8 There were many lamps in the upper room where they were gathered together.
9 And in a window sat a certain young man named Eutychus, who was sinking into a deep sleep. He was overcome by sleep; and as Shaul continued speaking, he fell down from the third story and was taken up dead.
10 But Shaul went down, fell on him, and embracing him said, “Do not trouble yourselves, for his life is in him.”
11 Now when he had come up, had broken bread and eaten, and talked a long while, even till daybreak, he departed.
Since first century Judea was under Roman control, it might seem to make sense that the disciples gathered on Sunday morning and listened to Shaul for almost twenty-four hours. However, some things do not make much sense. Why would there be so many lamps in the upper room if the disciples met on a Sunday morning? And why would they only eat one meal in a twenty-four hour period? Considering that Shaul was teaching in a Jewish synagogue, these things do not make a whole lot of sense.
Religious Jews are a very tradition oriented people.

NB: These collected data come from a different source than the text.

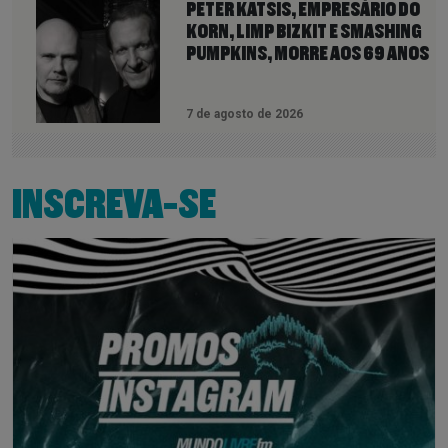
PETER KATSIS, EMPRESÁRIO DO
KORN, LIMP BIZKIT E SMASHING
PUMPKINS, MORRE AOS 69 ANOS
7 de agosto de 2026
INSCREVA-SE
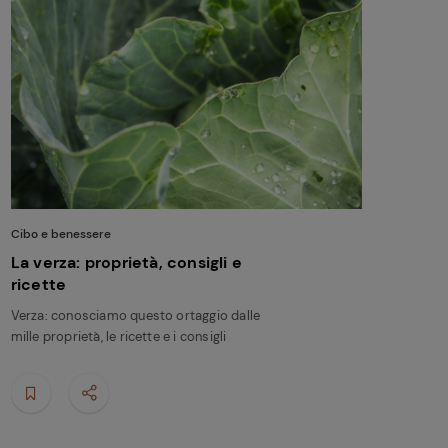
Cibo e benessere
La verza: proprietà, consigli e
ricette
Verza: conosciamo questo ortaggio dalle
mille proprietà, le ricette e i consigli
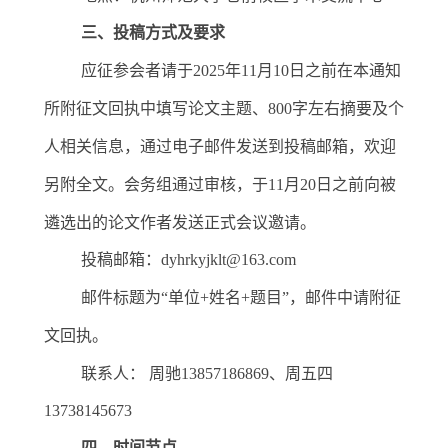
三、投稿方式及要求
应征参会者请于
2025
年
11
月
10
日之前在本通知
所附征文回执中填写论文主题、
800
字左右摘要及个
人相关信息，
通过电子邮件发送到投稿邮箱，
欢迎
另附全文
。
会务组通过审核，于
11
月
20
日之前向被
遴选出的论文作者发送正式会议邀请。
投稿邮箱
：
dyhrkyjklt@163.com
邮件标题为
“
单位
+
姓名
+
题目
”
，邮件中请附征
文回执。
联系人
：
周驰
1
3857186869
、周五四
13738145673
四、时间
节点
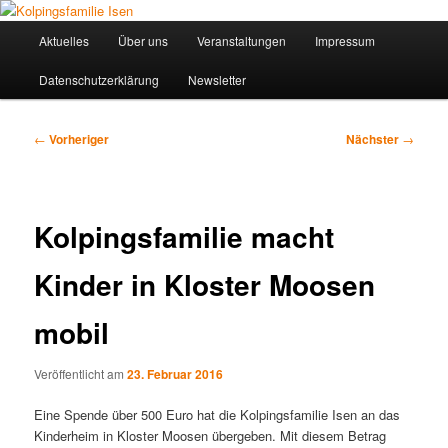
Zum
primären
Hauptmenü
Aktuelles
Über uns
Veranstaltungen
Impressum
Inhalt
springen
Datenschutzerklärung
Newsletter
Kolpingsfamilie Isen
Beitragsnavigation
←
Vorheriger
Nächster
→
Kolpingsfamilie macht
Kinder in Kloster Moosen
mobil
Veröffentlicht am
23. Februar 2016
Eine Spende über 500 Euro hat die Kolpingsfamilie Isen an das
Kinderheim in Kloster Moosen übergeben. Mit diesem Betrag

They usually worship at their synagogue (or at the temple) on Sabbath; after Sabbath is over they often get together at a friend or a relative’s house to break bread and fellowship, so as to extend the day of worship and rest as long as possible. However, this is not a new day of worship: it is simply a normal extension of the Sabbath. If we read Acts chapter 20 in this light, we can see that the reason there were so many lamps in the upper room is that they initially met after sundown ‘Saturday night’ (and then talked until the break of day ‘Sunday morning’).
So if Sunday worship does not come from Scripture, then it comes from men. History tells us that one of the earliest references to “Sunday” worship comes from the Christian apologist Justin Martyr (circa 150 CE). For example, we are told that all of the people gathered together to worship on “the day called Sunday” (which is named the ‘sun” day in honor of the sun).
And on the day called Sunday, all who live in cities or in the country gather together to one place….
[Justin Martyr, First Apology, Chapter 67 – Weekly Worship of the Christians, circa 150 CE, Biblesoft]
Justin Martyr is using a different practice than is found in Scripture, because Scripture does not call the days of the week by a name. Rather, Scripture numbers the days of the week (first day, second day, third day, and so forth); only the Sabbath has a name (Shabbat). The term ‘Shabbat’ means “the rest” or “the abstention” (from doing our own will).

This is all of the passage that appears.